Actor Natalie Portman (MJ Kim)
He then began taking portraits of less famous actors at the festivals, who were less busy, and came to develop an interest in portrait photography.
He subsequently moved to Getty Images where he continued to explore portrait photography of the rich and famous.
Actor Johnny Depp (MJ Kim)
That Kim is a photographer to celebrities is a well-known fact, but that he has, of late, been taking portrait photographs of ordinary Koreans is perhaps less well known.
It began with a six-month project commissioned by Baedal Minjok, a delivery app company, to photograph workers in Euljiro area, once a vibrant neighborhood of small metal workshops and such. The area has seen its better days and the skilled workers who were the life force of the secondary industry are largely on their way out.
Kim said he would accept the offer on condition that the company pay for his lodging in Euljiro and dining with the workers.

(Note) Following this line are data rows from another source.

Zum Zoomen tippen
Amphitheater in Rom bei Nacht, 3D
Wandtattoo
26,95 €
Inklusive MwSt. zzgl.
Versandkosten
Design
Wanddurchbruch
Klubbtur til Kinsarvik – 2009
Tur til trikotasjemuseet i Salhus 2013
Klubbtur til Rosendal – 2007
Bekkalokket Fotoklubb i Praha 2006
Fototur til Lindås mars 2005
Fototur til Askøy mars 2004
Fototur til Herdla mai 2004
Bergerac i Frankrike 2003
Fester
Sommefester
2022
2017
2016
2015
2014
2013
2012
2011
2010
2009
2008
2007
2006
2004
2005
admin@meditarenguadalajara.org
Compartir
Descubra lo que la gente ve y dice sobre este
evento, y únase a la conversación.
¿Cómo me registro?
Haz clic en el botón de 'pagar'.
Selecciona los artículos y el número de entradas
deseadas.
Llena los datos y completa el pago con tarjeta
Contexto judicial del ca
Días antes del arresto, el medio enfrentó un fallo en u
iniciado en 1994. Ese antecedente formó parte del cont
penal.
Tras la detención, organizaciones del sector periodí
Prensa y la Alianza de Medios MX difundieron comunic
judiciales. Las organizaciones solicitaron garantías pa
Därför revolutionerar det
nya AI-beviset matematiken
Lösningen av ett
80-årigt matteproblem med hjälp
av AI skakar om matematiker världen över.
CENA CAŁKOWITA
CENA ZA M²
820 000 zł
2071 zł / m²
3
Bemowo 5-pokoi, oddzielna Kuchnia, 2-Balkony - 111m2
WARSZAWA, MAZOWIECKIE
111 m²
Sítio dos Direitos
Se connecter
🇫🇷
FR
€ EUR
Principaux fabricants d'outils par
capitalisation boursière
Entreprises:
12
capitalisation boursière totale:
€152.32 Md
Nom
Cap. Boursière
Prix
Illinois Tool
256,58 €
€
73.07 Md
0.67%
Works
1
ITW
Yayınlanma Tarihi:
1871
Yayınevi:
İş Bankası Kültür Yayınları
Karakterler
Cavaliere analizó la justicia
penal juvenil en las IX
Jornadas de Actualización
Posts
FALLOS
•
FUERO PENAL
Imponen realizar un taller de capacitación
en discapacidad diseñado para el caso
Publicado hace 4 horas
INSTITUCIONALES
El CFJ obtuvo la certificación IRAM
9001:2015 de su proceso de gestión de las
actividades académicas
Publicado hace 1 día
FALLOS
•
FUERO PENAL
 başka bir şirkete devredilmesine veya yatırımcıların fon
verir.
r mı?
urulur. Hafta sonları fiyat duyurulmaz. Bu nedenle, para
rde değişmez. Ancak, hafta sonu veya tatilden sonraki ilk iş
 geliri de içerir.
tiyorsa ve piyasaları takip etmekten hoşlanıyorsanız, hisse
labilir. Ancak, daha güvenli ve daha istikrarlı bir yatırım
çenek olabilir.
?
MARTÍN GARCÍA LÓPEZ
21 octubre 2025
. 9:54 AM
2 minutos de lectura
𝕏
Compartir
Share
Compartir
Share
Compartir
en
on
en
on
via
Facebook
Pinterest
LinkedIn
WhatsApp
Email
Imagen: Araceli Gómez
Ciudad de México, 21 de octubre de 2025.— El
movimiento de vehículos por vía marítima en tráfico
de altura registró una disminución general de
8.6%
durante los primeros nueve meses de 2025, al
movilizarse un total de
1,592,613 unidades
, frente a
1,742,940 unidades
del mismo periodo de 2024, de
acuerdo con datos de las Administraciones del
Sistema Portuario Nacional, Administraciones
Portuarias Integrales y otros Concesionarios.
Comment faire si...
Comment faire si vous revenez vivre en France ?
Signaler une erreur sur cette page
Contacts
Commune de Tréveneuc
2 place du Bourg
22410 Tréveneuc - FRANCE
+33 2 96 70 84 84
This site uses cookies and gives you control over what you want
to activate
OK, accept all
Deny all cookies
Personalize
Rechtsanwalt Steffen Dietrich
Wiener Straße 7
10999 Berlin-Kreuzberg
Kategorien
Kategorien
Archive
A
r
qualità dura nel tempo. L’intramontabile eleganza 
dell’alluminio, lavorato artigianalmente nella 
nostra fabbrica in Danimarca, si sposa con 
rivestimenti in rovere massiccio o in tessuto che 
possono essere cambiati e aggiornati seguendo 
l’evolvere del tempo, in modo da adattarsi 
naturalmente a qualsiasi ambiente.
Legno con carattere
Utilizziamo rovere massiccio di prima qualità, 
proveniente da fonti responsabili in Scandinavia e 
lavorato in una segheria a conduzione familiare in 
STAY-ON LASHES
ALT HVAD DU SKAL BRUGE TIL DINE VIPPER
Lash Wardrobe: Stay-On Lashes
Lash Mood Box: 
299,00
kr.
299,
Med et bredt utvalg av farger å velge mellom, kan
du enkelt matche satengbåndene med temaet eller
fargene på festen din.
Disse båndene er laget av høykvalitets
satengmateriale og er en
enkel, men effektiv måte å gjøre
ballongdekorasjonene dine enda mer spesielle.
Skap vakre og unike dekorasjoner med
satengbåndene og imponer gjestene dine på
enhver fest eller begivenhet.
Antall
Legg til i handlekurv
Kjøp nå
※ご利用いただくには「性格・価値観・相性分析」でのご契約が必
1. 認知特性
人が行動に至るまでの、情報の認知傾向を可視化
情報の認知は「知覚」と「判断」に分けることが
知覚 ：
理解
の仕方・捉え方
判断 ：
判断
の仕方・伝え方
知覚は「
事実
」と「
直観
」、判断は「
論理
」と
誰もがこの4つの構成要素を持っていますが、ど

He lived among the would-be subjects of his photographs and for the first three to four months, just ate and drank with the workers, getting to know them.
He then identified himself as a photographer and said that he would like to take photographs of people in Euljiro. He took to using a film camera over a digital camera. “It did not seem right to use a digital camera to shoot, review and delete all too easily when I saw their injuries and severed fingers,” he said.
Photographing celebrities typically involved taking photos that made them look good, Kim said. But taking photographs of ordinary people was quite something else.
It involved a lot of questions and answers and, eventually, deep conversations developed with the subjects. “People opened up without realizing it. They talked about things that they had not talked about with others and would begin to cry,” Kim said.
Their emotions drawn out in this manner, Kim saw expressions that he had not intended to create.
The Euljiro project led to a project photographing 1,000 employees of Baedal Minjok and other similar projects at Samsung Semiconductor and Naver Labs.
“I began to realize that taking photos while communicating with the people may be the essence of portrait photography,” Kim said. “Now I sit down with each person for 20 to 30 minutes, just the two of us. No one else is allowed in,” said Kim, likening his shoot to a session with a psychologist.
The easiest, yet the most important thing in portrait photography is empathy, Kim said. In this respect, his own life’s trajectory is a big asset. In overcoming the many challenges in his life, he has experienced failures and setbacks, made mistakes, enjoyed success and suffered indignity and embarrassment. And all these experiences have endowed him with a great capacity for empathy.
In photographing everyday people, Kim feels he has created a happy memory for them. “When they are tired and discouraged, they can look at the photo of themselves smiling brightly and tell themselves that they do have happy memories and find consolation. Perhaps they can find the courage to pull themselves together, try a bit more. I hope my photographs do that for them,” Kim said.
It has been Kim’s experience that when one door shuts, another opens.
When the pandemic hit and the world came to a standstill, Kim finally found time to work on his passion that had been put on hold while he globe-trotted with celebrities.
He is now working on turning his award-winning short film “Juicy Girl,” based on the brutal murder of a Korean woman by a US soldier in 1992, that was completed just before the pandemic hit, into a feature-length film.